The Bram Stoker Festival offers intense experiences for the fans of the king of vampires and his creator, as it traces the footprints of both in the Irish capital

The Bram Stoker Festival, in Dublin.
The Bram Stoker Festival, in Dublin.Olga Kuzmenko / Allenkielyphotog
Jacinto Antón

Following Dracula’s bloody trail in Dublin — a city more associated with Joyce, Beckett or Michael Collins — may seem strange to some. The obvious thing would be to hunt him down in his Transylvanian lands, or perhaps in the English settings of his story (Whitby and London). But it is in the Irish capital, the city where Bram Stoker (1840-1912), the literary father of the vampire, was born and spent his youth, and where he forged many of his literary obsessions, where one of the essential events for fans of the dark count and the novel that breathed immortal life into him is held every year.

Attendants to the Bram Stoker Festival (which has been taking place for a decade and whose latest edition, which ended on Monday, appropriately coincided with the Halloween festivities) were able to enjoy all kinds of intense experiences related to the king of the undead and his creator. Among them, a very interesting deconstructive session of Dracula (1897) by the writer’s great-grandnephew, Dacre Stoker, author of a sequel of the novel and specialist in the work of his ancestor; a dramatized reading of the first chapters of the book at the prestigious Abbey Theatre; and the performance of Revenant, a disturbing monologue about vampirism.
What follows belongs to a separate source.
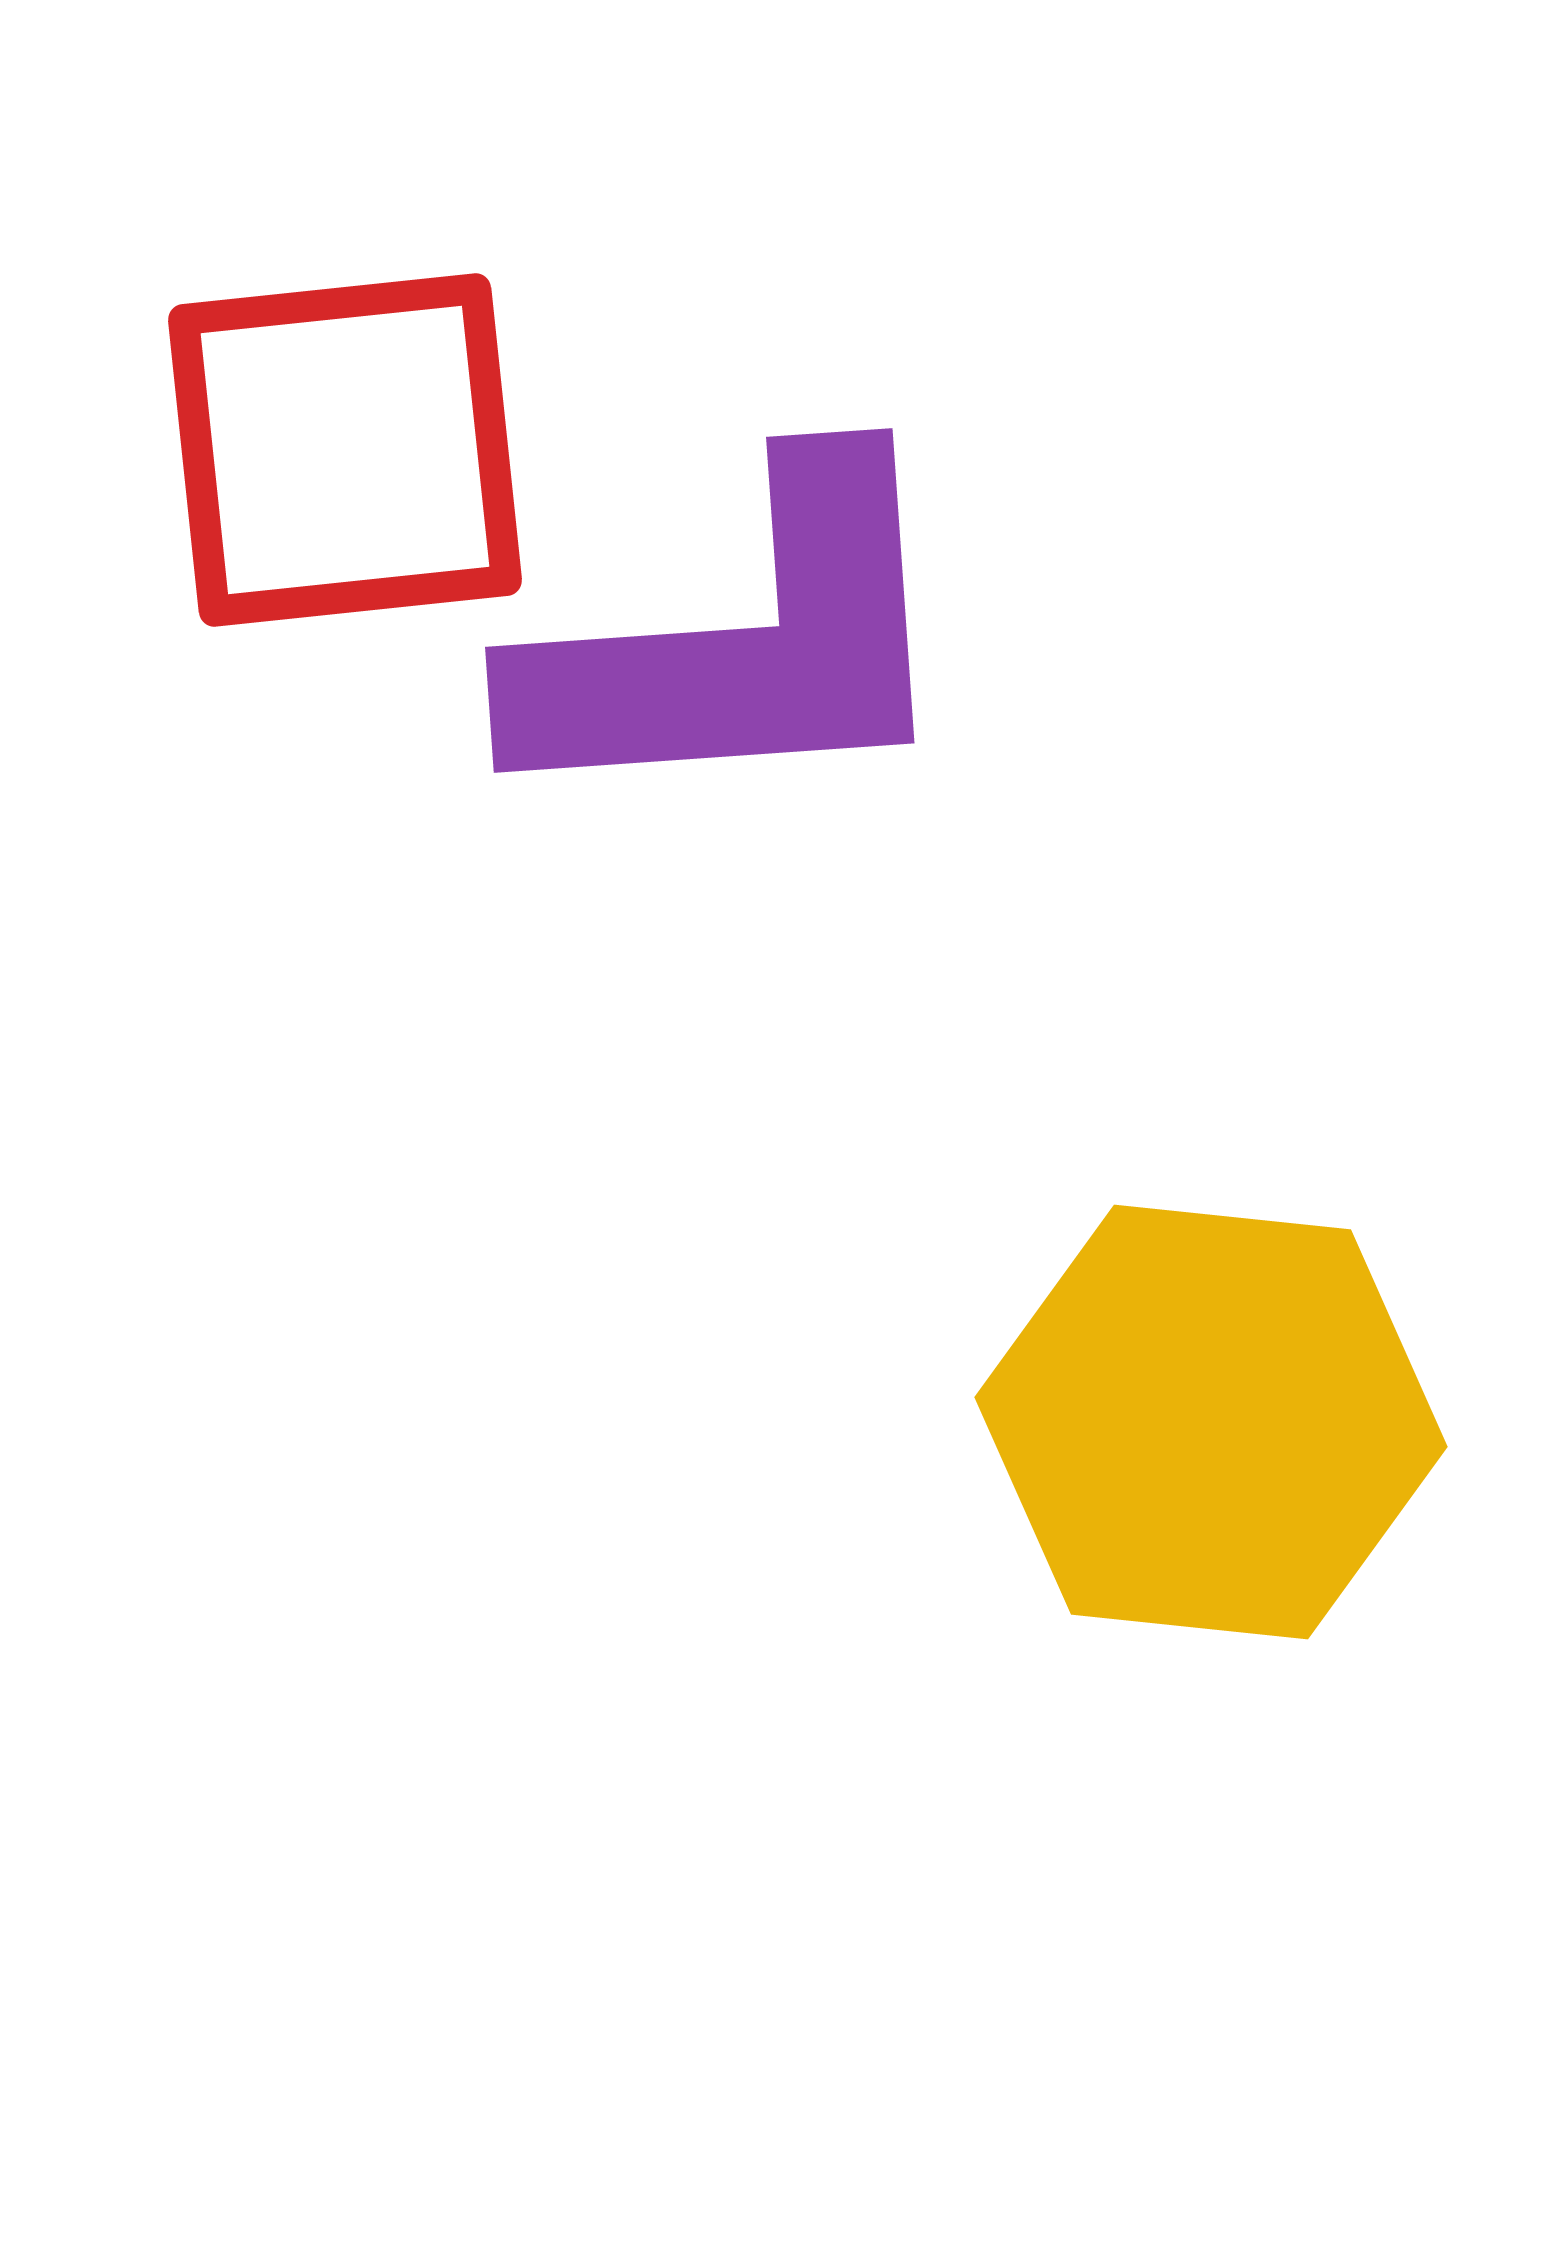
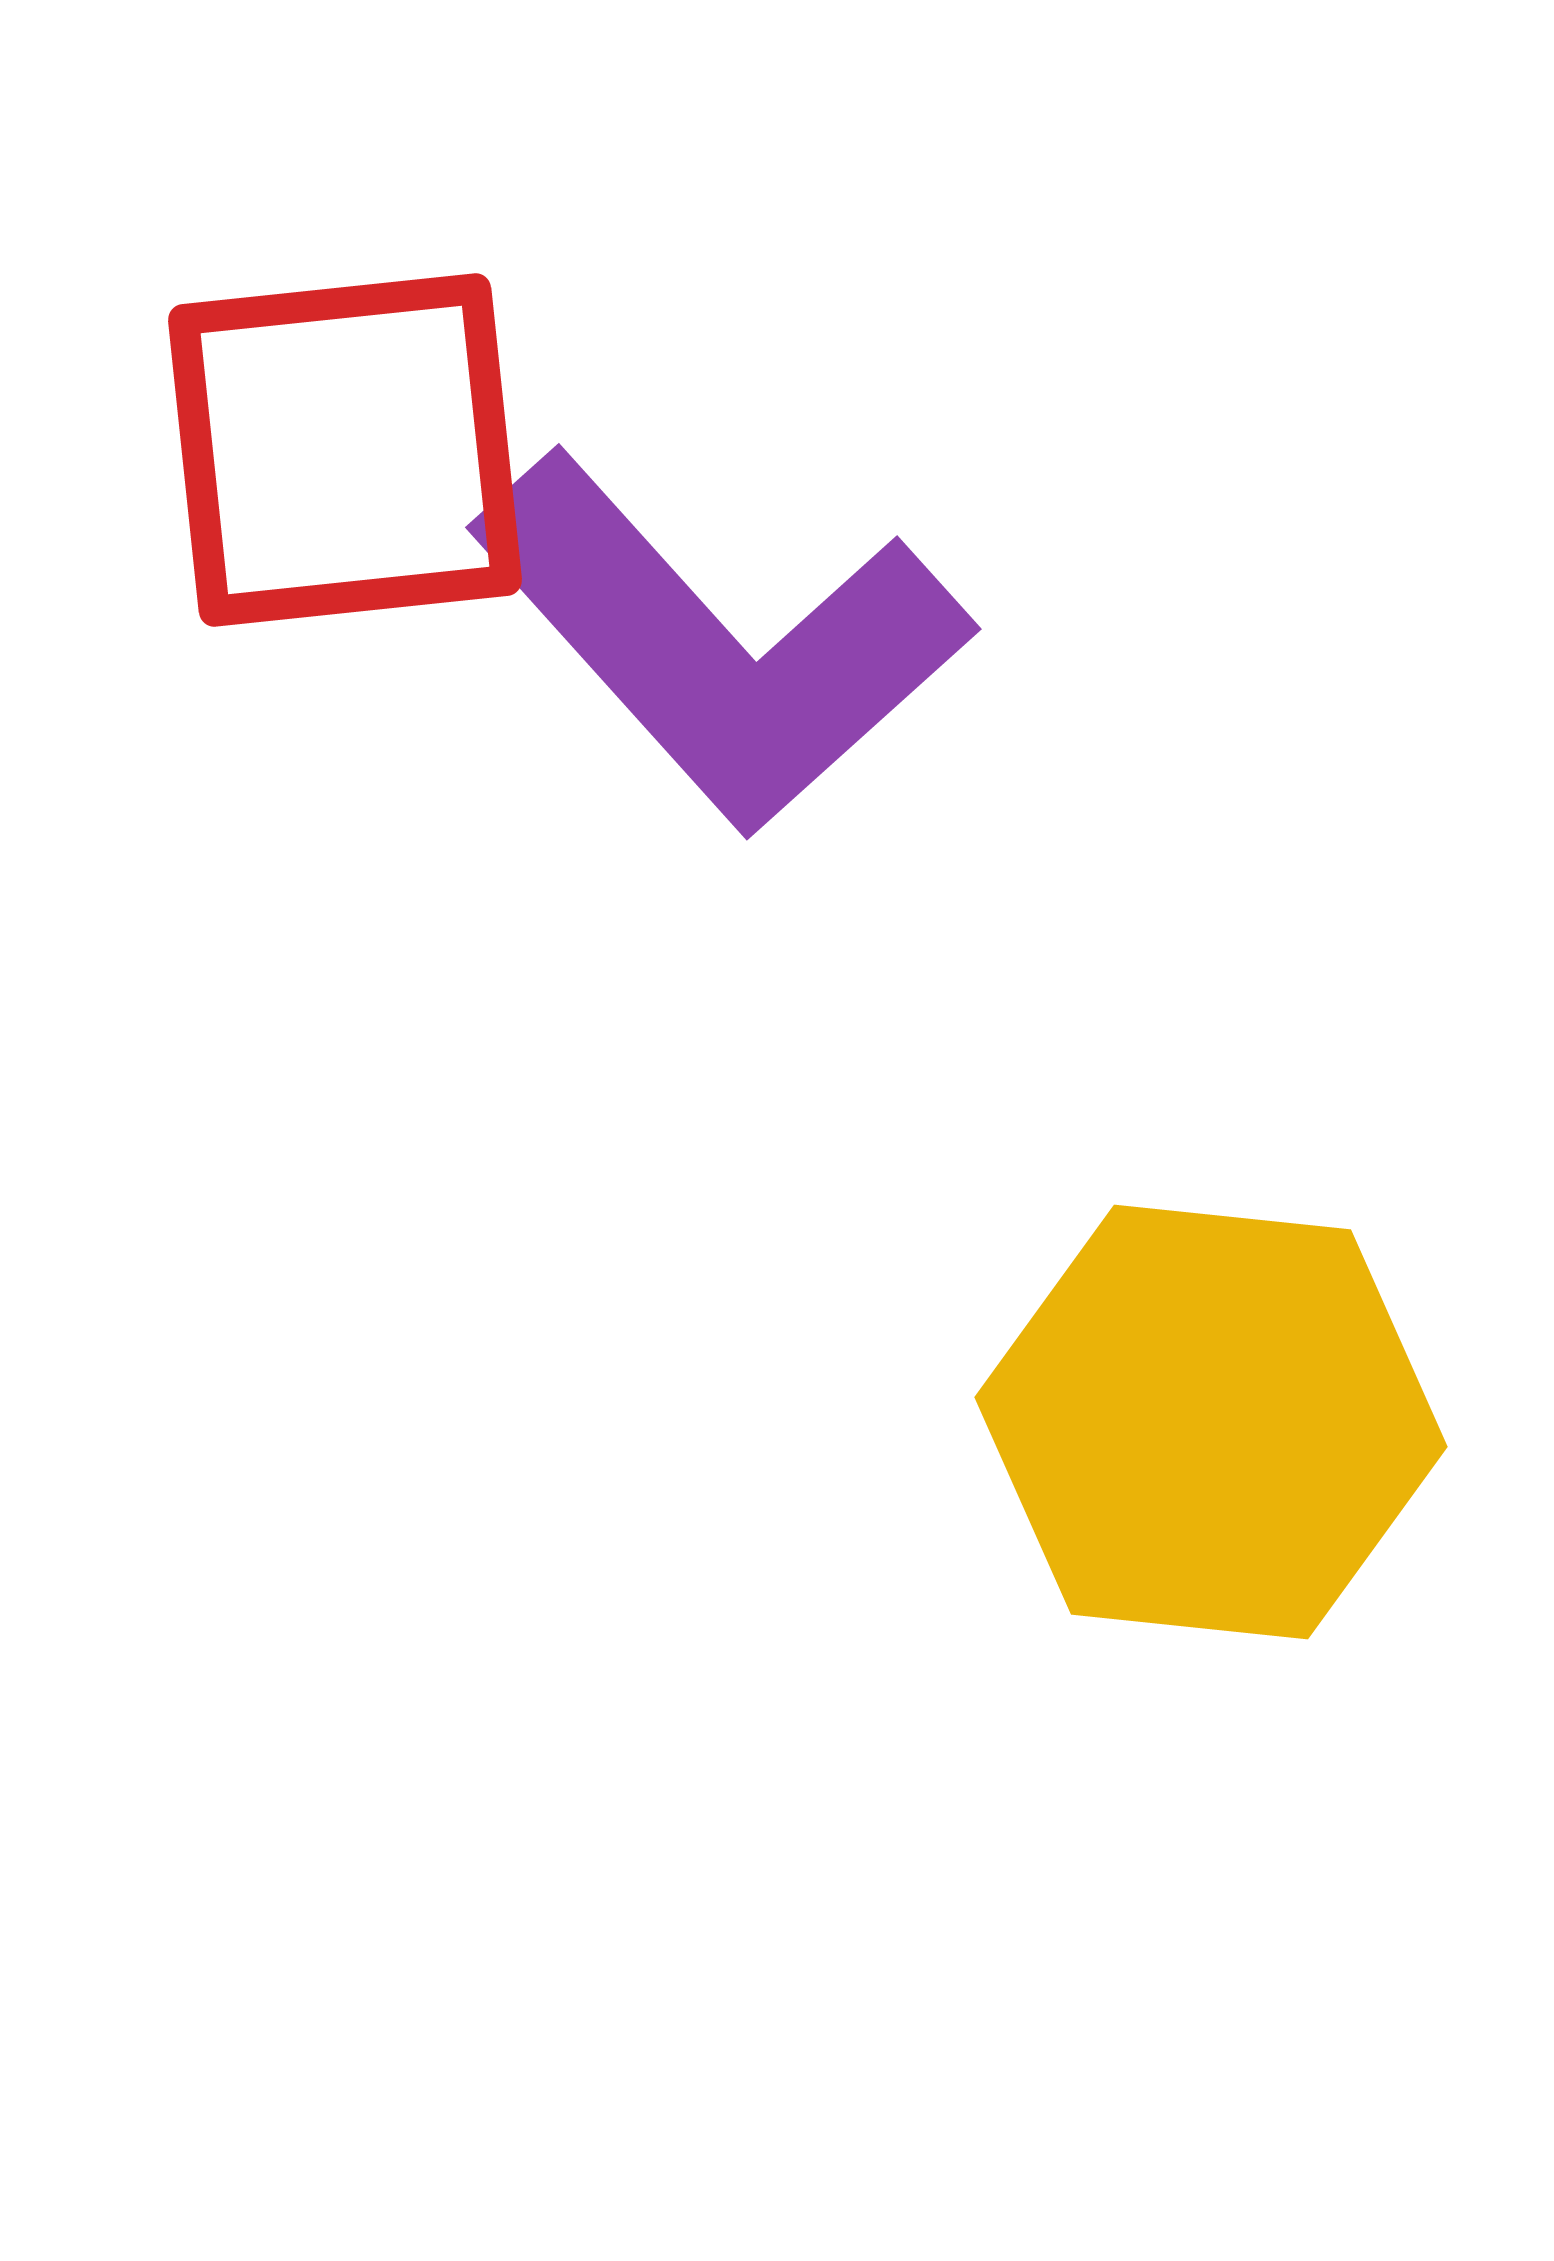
purple L-shape: moved 22 px left; rotated 52 degrees clockwise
There were also some exciting tours of some places related to the life and work of Bram Stoker, such as the Trinity College, where he studied; the gothic and highly evocative Marsh Library, where he researched witchcraft and apparently found his first map of Transylvania; or the cemetery where his people were buried, and where the tomb of Sheridan Le Fanu is located, “the invisible prince of Dublin” and author of Carmilla, Dracula’s Austrian female precedent. Also, conferences, debates, screenings and activities for all audiences, such as parades (this year, the traditional Macnas Parade revolved around a bone-collecting wolf woman), cosplaying and the Stokerland fair, where families were able to enjoy vampiric chills together (riding a merry-go-round by the Saint Patrick’s Cathedral cemetery, buying peat incense to scare away evil spirits, a Vlad the Impaler figurine or a garlic grater, face painting and more). In short, this is the great fangs-tastic festival, as someone cleverly dubbed it.

Bram Stoker
A drawing of Bram Stoker, Dracula and Dublin Castle on the plaque commemorating the time the novelist spent working there.
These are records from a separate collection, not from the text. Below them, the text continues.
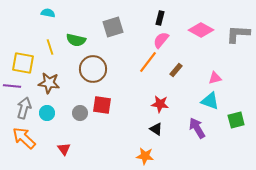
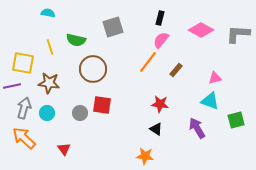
purple line: rotated 18 degrees counterclockwise
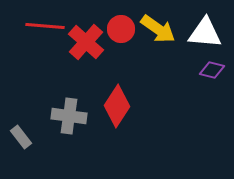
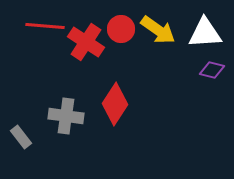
yellow arrow: moved 1 px down
white triangle: rotated 9 degrees counterclockwise
red cross: rotated 9 degrees counterclockwise
red diamond: moved 2 px left, 2 px up
gray cross: moved 3 px left
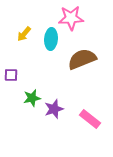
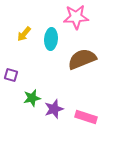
pink star: moved 5 px right, 1 px up
purple square: rotated 16 degrees clockwise
pink rectangle: moved 4 px left, 2 px up; rotated 20 degrees counterclockwise
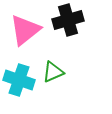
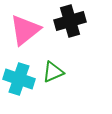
black cross: moved 2 px right, 1 px down
cyan cross: moved 1 px up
Walking the wonderfully melancholic streets of Dublin while one follows a dark Bram Stoker itinerary, with each shadow turned into a black cape, is a shot of emotions akin to a good transfusion. One of the best aspects of the festival experience, organized by the city council, is the variety of people one meets in the activities: curious people, specialists, romantics and hardcore geeks. A good place to make long-term friendships under the motto “blood is life”; kindred spirits with whom to debate whether Dracula’s dwelling was inspired by Bran Castle in Transylvania or Slains Castle in Scotland.

Dacre Stoker.
Dacre Stoker.

Dissecting Dracula

Dacre? Dacre Stoker! “In the flesh,” he replies. We are in the courtyard of Dublin Castle, under the shadow of the Record Tower, the only one that remains from the medieval fortress. Dacre recalls that we met in 2009 when he published his forceful — sex and violence galore — sequel, Dracula the Un-dead. Since then, his draculian activity has been increasing exponentially. He currently leads thematic tours (“of fact and fiction,” he points out) through all the settings related to the vampire, Transylvania, Whitby... he also films documentaries, writes and is one of the managers of his ancestor’s intellectual property, as well as one of the main researchers of his legacy (and a regular at the festival).

He looks fit. He is 65 years old but, like Bram, he has been a top athlete, an Olympic pentathlete. We talk about The Last Voyage of the Demeter, a recent movie based on the seventh chapter of Dracula, the count’s journey by ship from Varna to England. He finds the film phenomenal and terrifying. Then he sends me to see something that his wife found on the other side of the courtyard: a plaque explaining that Bram Stoker worked for years in the castle as a public official (from 1866 to 1878, before he permanently moved to London), illustrated with a portrait of the writer and a drawing of Dracula, the first direct encounter with the count here in Dublin. He is depicted with a cape and tailcoat, à la Bela Lugosi, and disturbing fingers with long nails, with the castle in the background.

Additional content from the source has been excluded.